Re: BTRFS File Delete Speed Scales With File Size?

[Date Prev][Date Next][Thread Prev][Thread Next][Date Index][Thread Index]

 



On Tue, Jun 16, 2020 at 09:25:16AM -0400, Ellis H. Wilson III wrote:
> First and foremost Zygo, apologies for not having responded to your prior
> two emails.  I was alerted by a colleague that we'd gotten a response, and
> found that very unfortunately our MS filter had marked your emails as spam.
> I've unmarked them so hopefully this doesn't happen in the future.
> 
> A few comments on prior emails, and then responses in-line:
> 
> 40 threads is simply the max due to the nature of our OSD architecture. We
> can make good use of them in the case of heavy PFS metadata updates (which
> do not go to BTRFS), but yes, they can overwhelm spinning rust under very
> heavy deletion workloads.  We're looking into task queuing to throttle this.
> 
> We are less concerned about the ability to process deletes in O(1) or
> O(log(n)) time, and more concerned about not holding up foreground I/O while
> a number of them are processed (ideally in the background).

So to clarify:  you want O(1) in the foreground thread (the one that calls
unlink()) and O(log(n)) in the background thread.  Also, you want to be
able to designate some threads as foreground and others as background.

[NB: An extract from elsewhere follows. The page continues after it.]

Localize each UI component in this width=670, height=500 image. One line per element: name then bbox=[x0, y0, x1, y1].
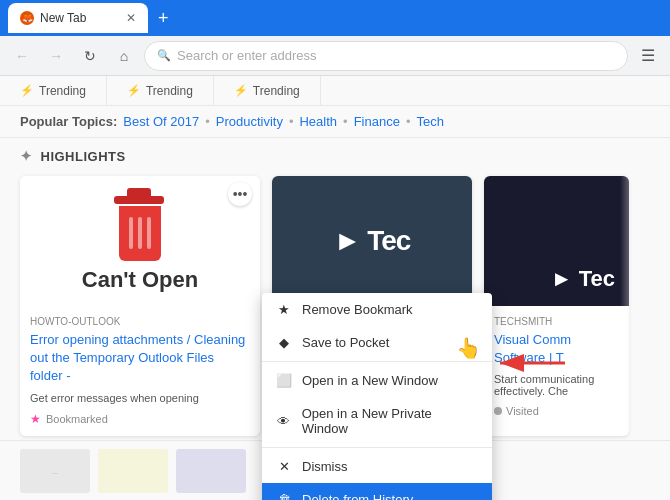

> On 6/15/20 11:56 PM, Zygo Blaxell wrote:
> > > 2. We find that speed to delete and fsync the directory on 4.12 is
> > > equivalent to delete and then sync the entire filesystem.
> > 
> > I'm not quite sure how fsync() is relevant here--fsync() doesn't do
> > anything about delayed refs, unless fsync() accidentally triggers a full
> > sync (which I wouldn't expect to happen when fsyncing a simple unlink).
> 
> fsync is how we are guaranteeing that either a write or create has occurred
> to a new file, or a delete has been acknowledged by the underlying FS and
> will be rolled forward on power-fail.  We recognize there may be non-trivial
> work involved in rolling that forward on reboot, especially on spinners.  It
> was of interest because previously I was (wrongly, at least relative to our
> use of BTRFS in our PFS) timing both the remove and the full 'sync'
> together, rather than just the remove and the fsync of the housing
> directory.  I agree in 4.12 the dominant time is the remove, so switching
> didn't matter, but it does matter in 5.7, for reasons you elucidate
> elsewhere.
> 
> > 4.12 throttles unlink() to avoid creating huge backlogs of ref updates
> > in kernel memory.  During the throttling, previously delayed refs
> > (including ref updates caused by other threads) are processed by the
> > kernel thread servicing the unlink() system call.
> > 
> > 5.7 doesn't throttle unlink(), so the unlink() system call simply queues
> > delayed ref updates as quickly as the kernel can allocate memory.
> > Once kernel memory runs out, unlink() will start processing delayed
> > refs during the unlink() system call, blocking the caller of unlink().
> > If memory doesn't run out, then the processing happens during transaction
> > commit in some other thread (which may be btrfs-transaction, or some
> > other unlucky user thread writing to the filesystem that triggers delayed
> > ref processing).
> 
> The above is exactly the explanation I've been looking for.  Thank you!
> 
> > In both kernels there will be bursts of fast processing as unlink()
> > borrows memory, with occasional long delays while unlink() (or some other
> > random system call) pays off memory debt.  4.12 limited this borrowing
> > to thousands of refs and most of the payment to the unlink() caller;
> > in 5.7, there are no limits, and the debt to be paid by a random user
> > thread can easily be millions of refs, each of which may require a page
> > of IO to complete.
> 
> Are there any user-tunable settings for this in 4.12?  We would be extremely
> interested in bumping the outstanding refs in that version if doing so was
> as simple as a sysctl, hidden mount option, or something similar.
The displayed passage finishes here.